--- AIM OF THE EXERCISE ---
Output all of the data below without changing a word, and exclude the pictures.
[Opening RECORDS SUPPLIED section]
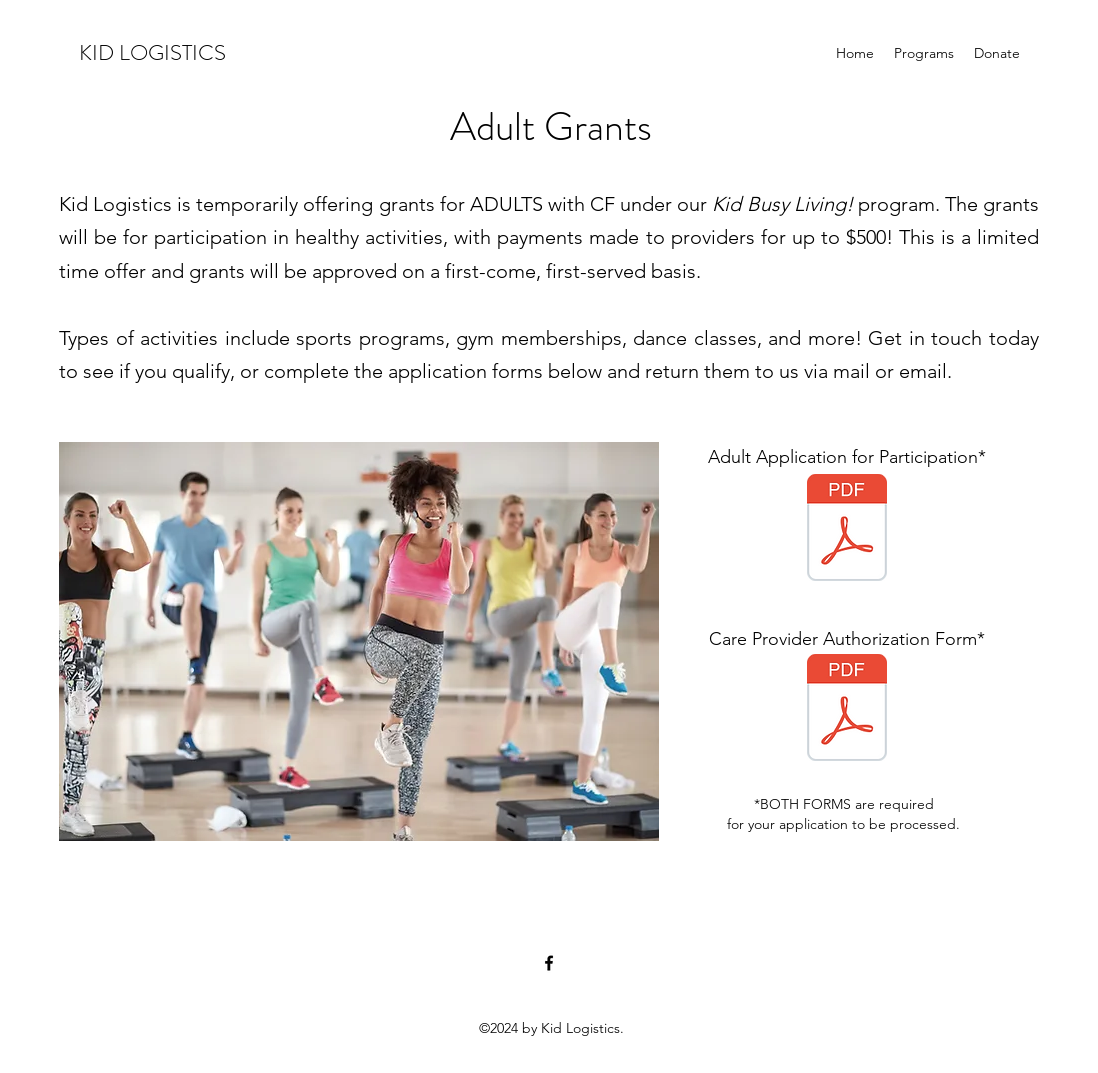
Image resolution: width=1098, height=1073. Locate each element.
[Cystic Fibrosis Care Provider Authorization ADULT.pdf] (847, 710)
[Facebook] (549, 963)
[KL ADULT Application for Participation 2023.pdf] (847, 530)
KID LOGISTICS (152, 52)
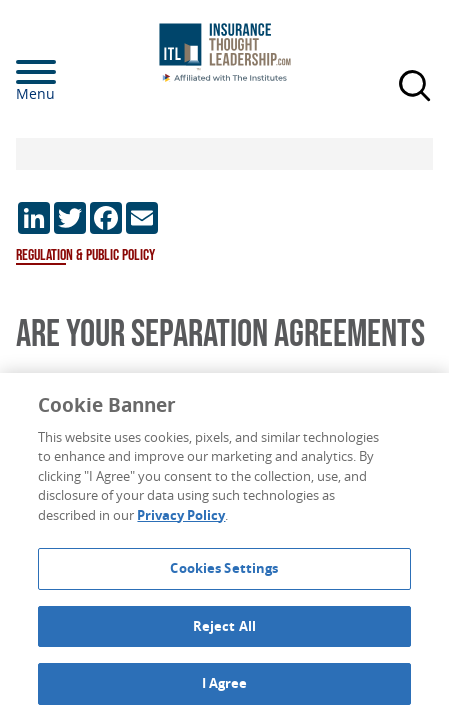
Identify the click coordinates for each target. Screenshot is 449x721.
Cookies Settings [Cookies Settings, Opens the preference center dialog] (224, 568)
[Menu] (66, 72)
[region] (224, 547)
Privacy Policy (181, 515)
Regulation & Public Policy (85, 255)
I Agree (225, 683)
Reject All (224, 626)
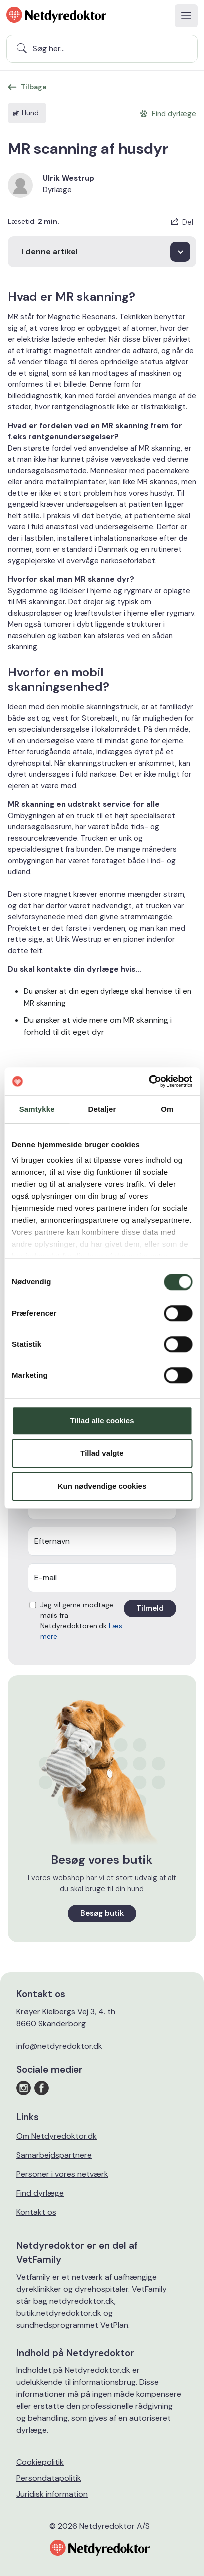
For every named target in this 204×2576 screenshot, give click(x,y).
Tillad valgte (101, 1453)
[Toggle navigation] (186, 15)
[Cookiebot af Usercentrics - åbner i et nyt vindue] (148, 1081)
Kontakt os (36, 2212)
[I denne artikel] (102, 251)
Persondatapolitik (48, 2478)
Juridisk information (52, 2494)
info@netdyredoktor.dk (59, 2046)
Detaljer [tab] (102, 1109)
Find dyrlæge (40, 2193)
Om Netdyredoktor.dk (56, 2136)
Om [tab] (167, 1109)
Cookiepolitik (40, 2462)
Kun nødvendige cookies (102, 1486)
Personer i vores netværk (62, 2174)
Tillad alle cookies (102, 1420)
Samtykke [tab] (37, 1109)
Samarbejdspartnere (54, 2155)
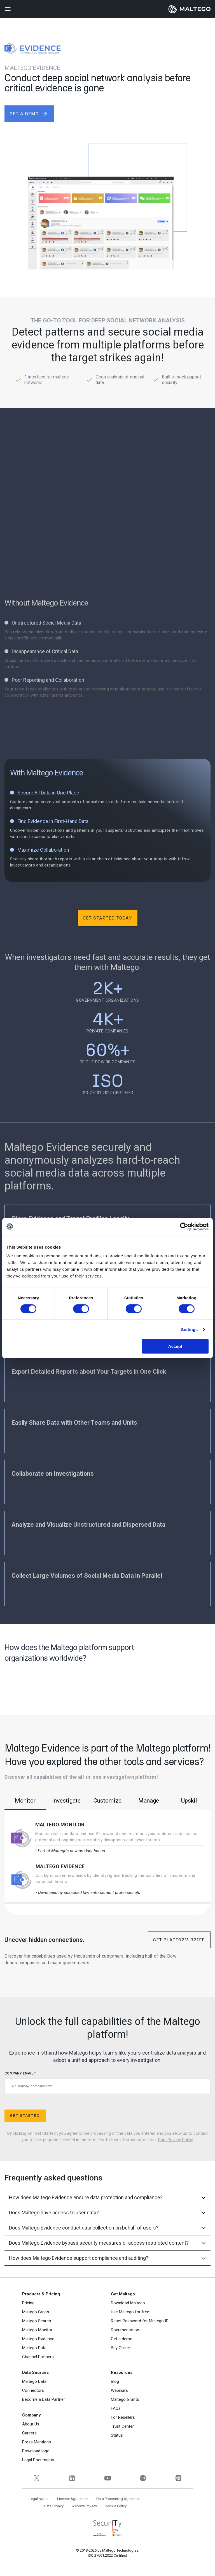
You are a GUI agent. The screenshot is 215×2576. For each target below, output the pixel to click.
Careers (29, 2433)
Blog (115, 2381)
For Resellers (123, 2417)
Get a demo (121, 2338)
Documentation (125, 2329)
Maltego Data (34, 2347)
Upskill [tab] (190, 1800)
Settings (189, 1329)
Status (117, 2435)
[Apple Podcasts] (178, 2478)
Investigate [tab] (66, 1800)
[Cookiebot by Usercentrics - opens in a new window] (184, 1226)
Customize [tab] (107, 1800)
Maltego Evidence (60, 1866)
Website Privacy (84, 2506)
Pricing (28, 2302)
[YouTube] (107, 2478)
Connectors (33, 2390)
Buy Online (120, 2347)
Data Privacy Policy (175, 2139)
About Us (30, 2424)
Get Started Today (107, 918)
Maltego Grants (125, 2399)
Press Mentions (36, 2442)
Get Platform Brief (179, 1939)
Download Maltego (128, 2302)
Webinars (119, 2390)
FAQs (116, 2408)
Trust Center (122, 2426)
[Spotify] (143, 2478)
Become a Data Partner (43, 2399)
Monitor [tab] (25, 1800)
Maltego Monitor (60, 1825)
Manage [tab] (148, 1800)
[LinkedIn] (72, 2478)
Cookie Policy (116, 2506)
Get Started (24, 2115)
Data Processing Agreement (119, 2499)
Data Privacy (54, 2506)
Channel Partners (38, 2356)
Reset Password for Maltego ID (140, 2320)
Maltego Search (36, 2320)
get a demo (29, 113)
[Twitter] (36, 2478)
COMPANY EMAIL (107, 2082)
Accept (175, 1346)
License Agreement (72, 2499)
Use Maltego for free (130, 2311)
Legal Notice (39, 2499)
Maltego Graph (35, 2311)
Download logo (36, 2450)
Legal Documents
[Closing RECORDS SUPPLIED section]
--- RESULT BELOW ---
Image resolution: width=1098, height=1073. Locate each element.
[Cystic Fibrosis Care Provider Authorization ADULT.pdf] (847, 710)
[Facebook] (549, 963)
[KL ADULT Application for Participation 2023.pdf] (847, 530)
KID LOGISTICS (152, 52)
Identify the click coordinates for each target. Screenshot is 449x721.
Cookies Settings [Cookies Settings, Opens the preference center dialog] (224, 568)
[Menu] (66, 72)
[region] (224, 547)
Privacy Policy (181, 515)
Regulation & Public Policy (85, 255)
I Agree (225, 683)
Reject All (224, 626)
For every named target in this 204×2576 screenshot, give click(x,y).
Tillad valgte (101, 1453)
[Toggle navigation] (186, 15)
[Cookiebot af Usercentrics - åbner i et nyt vindue] (148, 1081)
Kontakt os (36, 2212)
[I denne artikel] (102, 251)
Persondatapolitik (48, 2478)
Juridisk information (52, 2494)
info@netdyredoktor.dk (59, 2046)
Detaljer [tab] (102, 1109)
Find dyrlæge (40, 2193)
Om Netdyredoktor.dk (56, 2136)
Om [tab] (167, 1109)
Cookiepolitik (40, 2462)
Kun nødvendige cookies (102, 1486)
Personer i vores netværk (62, 2174)
Tillad alle cookies (102, 1420)
Samtykke [tab] (37, 1109)
Samarbejdspartnere (54, 2155)
You are a GUI agent. The screenshot is 215×2576. For each target below, output the pixel to click.
Careers (29, 2433)
Blog (115, 2381)
For Resellers (123, 2417)
Get a demo (121, 2338)
Documentation (125, 2329)
Maltego Data (34, 2347)
Upskill [tab] (190, 1800)
Settings (189, 1329)
Status (117, 2435)
[Apple Podcasts] (178, 2478)
Investigate [tab] (66, 1800)
[Cookiebot by Usercentrics - opens in a new window] (184, 1226)
Customize [tab] (107, 1800)
Maltego Evidence (60, 1866)
Website Privacy (84, 2506)
Pricing (28, 2302)
[YouTube] (107, 2478)
Connectors (33, 2390)
Buy Online (120, 2347)
Data Privacy Policy (175, 2139)
About Us (30, 2424)
Get Started Today (107, 918)
Maltego Grants (125, 2399)
Press Mentions (36, 2442)
Get Platform Brief (179, 1939)
Download Maltego (128, 2302)
Webinars (119, 2390)
FAQs (116, 2408)
Trust Center (122, 2426)
[Spotify] (143, 2478)
Become a Data Partner (43, 2399)
Monitor [tab] (25, 1800)
Maltego Monitor (60, 1825)
Manage [tab] (148, 1800)
[LinkedIn] (72, 2478)
Cookie Policy (116, 2506)
Get Started (24, 2115)
Data Processing Agreement (119, 2499)
Data Privacy (54, 2506)
Channel Partners (38, 2356)
Reset Password for Maltego ID (140, 2320)
Maltego Search (36, 2320)
get a demo (29, 113)
[Twitter] (36, 2478)
COMPANY EMAIL (107, 2082)
Accept (175, 1346)
License Agreement (72, 2499)
Use Maltego for free (130, 2311)
Legal Notice (39, 2499)
Maltego Graph (35, 2311)
Download logo (36, 2450)
Legal Documents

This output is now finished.